In the wake of their magnificent performance at the Super Bowl, Jim Boulet of the National Review finally nailed the dichotomy that Bono, U2, and that entire generation of Rockers who are Christians represent.

posted by Mitch Berg 2/27/2002 04:05:16 PM

The System - Here in St. Paul: A local businesswoman with deep ties to the DFL, the Hamline/Midway Community Coalition, and DFL councilman Jay Benanav is buying a piece of city-owned property at 60% under market value - under the rubric of "Neighborhood Revitalization". This transfer is the subject of a St. Paul Housing Redevelopment Authority hearing today.

I wrote a long post on the subject for the St. Paul Politics discussion list. I was going to post it under my "Articles" section - but later yesterday afternoon, it got more interesting. I'm going to rewrite it, and post it under "Articles", later today or early tomorrow.

Is it a great smoking gun of urban corruption? Perhaps not. Is it a piece of the system that allows patronage perks to local politicians? I'll post the article, and let you be the judge.

posted by Mitch Berg 2/27/2002 06:41:10 AM

The Free Market Versus Islamic Extremism - Reason Magazine points out why the market - not sanctimonious posturing - might hold part of the answer to Islamic Extremism.
posted by Mitch Berg 2/27/2002 06:36:25 AM

Oops - Yes, I ended up taking yesterday off. Work called. Drat the luck. Hopefully bigger and "better" today.
posted by Mitch Berg 2/27/2002 06:33:16 AM

Monday, February 25, 2002

Sorkin it up, Toughin' it Out - Liberal drug addict and TV producer Aaron Sorkin is in trouble for ripping on the president.

So in the interest of kicking a dog when it's down - "West Wing" is almost as dull as it is prissily sanctimonious, but not quite as much as it is blinkeredly pollyanaish about liberal dogma.

And "The American President" was a groaningly dull movie.

And I could never be bothered to watch "Sportsnight".

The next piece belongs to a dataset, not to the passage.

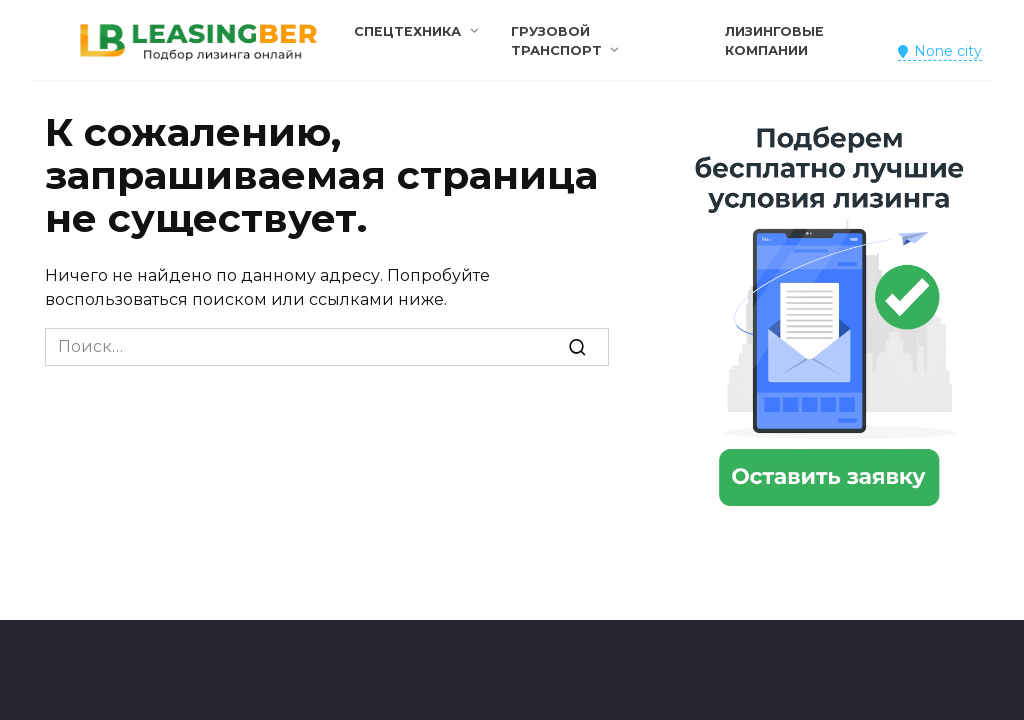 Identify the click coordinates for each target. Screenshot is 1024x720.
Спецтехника (407, 31)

posted by Mitch Berg 2/25/2002 07:46:40 PM

The Councilman and the Coffeepusher - The story of Jay Benanav, and the sweetheart deal given to St. Paul businesswoman and Benanav supporter Kathy Sundberg, tomorrow.
posted by Mitch Berg 2/25/2002 06:33:17 PM

A Tale of Two Politicians - When Ronald Reagan contracted Alzheimers, he kept his ailment to himself until he couldn't any longer - and then gracefully withdrew from public life, to protect his family's privacy and, one might presume, not inflict his suffering on the rest of the public.

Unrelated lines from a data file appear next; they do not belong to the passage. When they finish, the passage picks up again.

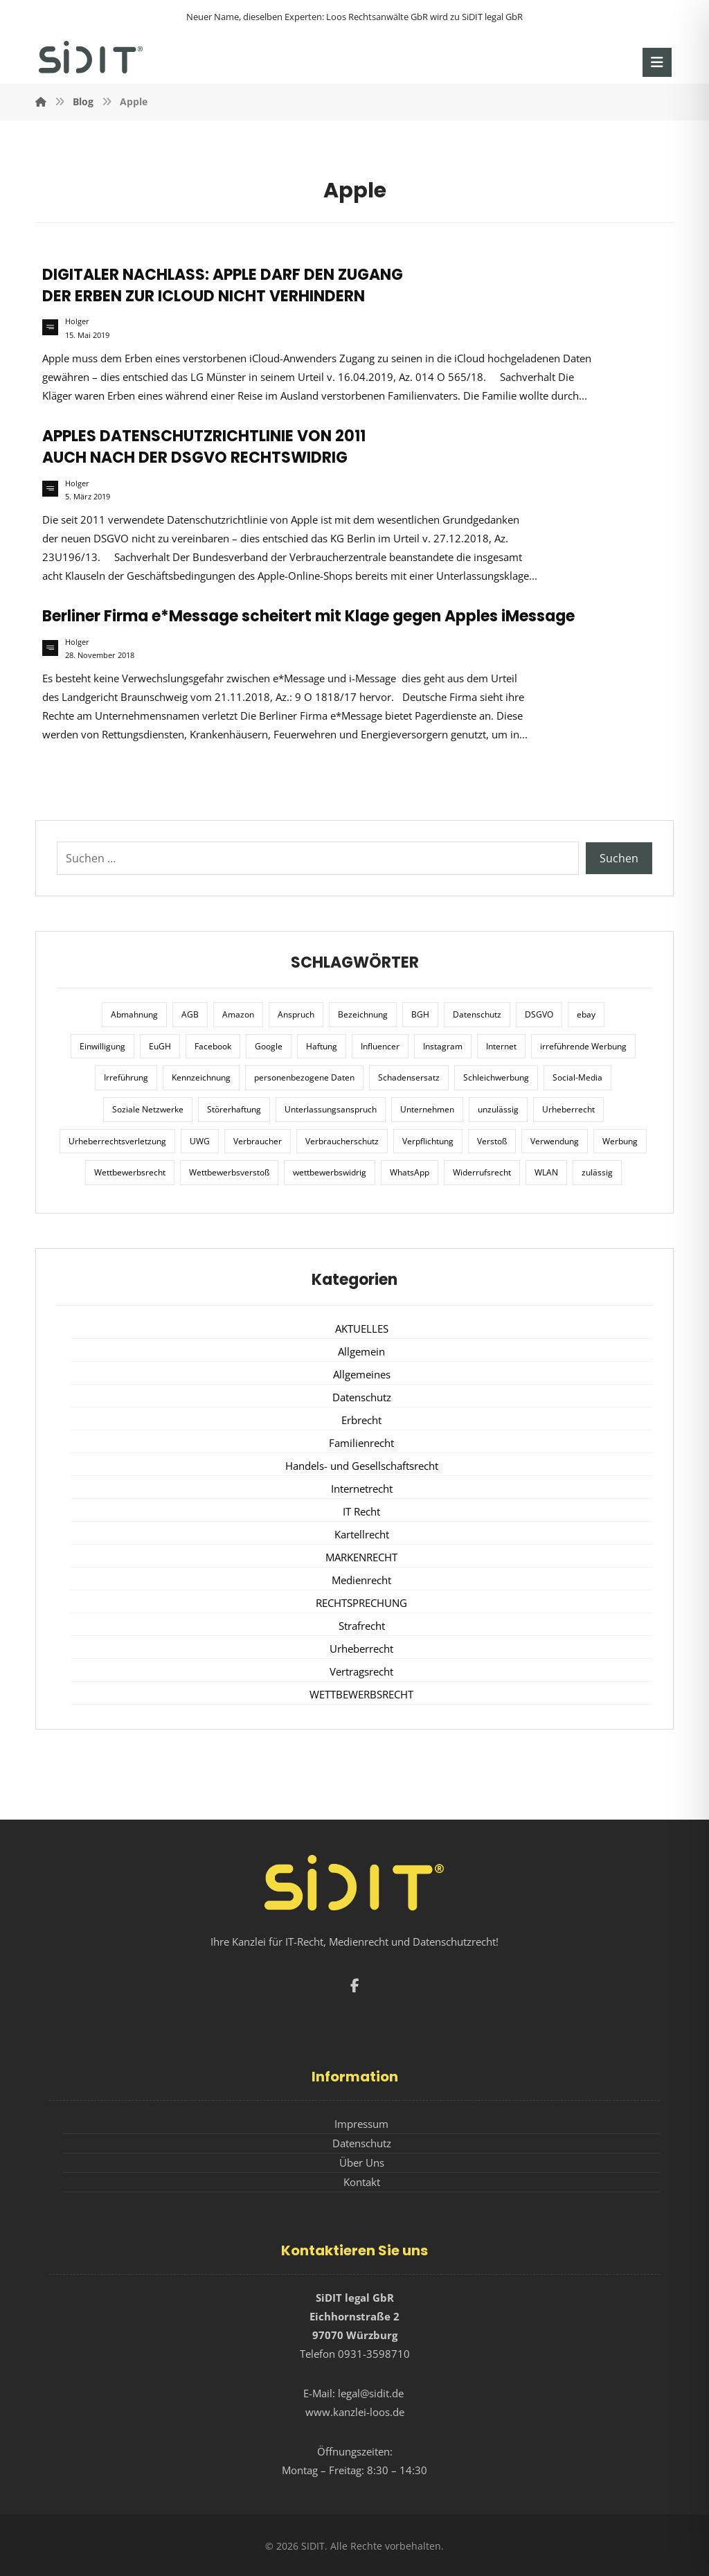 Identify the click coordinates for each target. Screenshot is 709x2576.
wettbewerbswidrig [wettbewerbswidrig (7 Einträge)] (329, 1172)
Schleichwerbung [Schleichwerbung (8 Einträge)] (496, 1077)
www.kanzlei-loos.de (354, 2412)
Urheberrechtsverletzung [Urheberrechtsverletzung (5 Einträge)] (117, 1141)
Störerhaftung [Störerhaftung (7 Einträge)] (234, 1109)
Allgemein (361, 1351)
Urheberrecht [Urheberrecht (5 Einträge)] (568, 1109)
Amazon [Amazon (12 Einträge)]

Yesterday's news - Senator Paul Wellstone has a very mild form of Multiple Sclerosis. So why did he pick yesterday to announce it - during the same news cycle that Roger Moe was using to announce his gubernatorial bid?

Why is he announcing it at all? If it's not serious or life-threatening, why is it a matter of any public importance?

Could it be a craven play for the sympathy vote in a race that even his supporters say is going to be brutally tight?

Can we expect to see fawning coverage of the Senator rescuing a cat from a tree, soon?

posted by Mitch Berg 2/25/2002 12:17:30 PM

I Blog, Therefore I Am - I've had people ask me how this site is done, and what I use to do it.

It's a good question - and the tip of a new web-society iceberg, as explained by Andrew Sullivan.

WebLogs are either one possible path for the future of web "journalism", or a fun fad. The next few years will tell!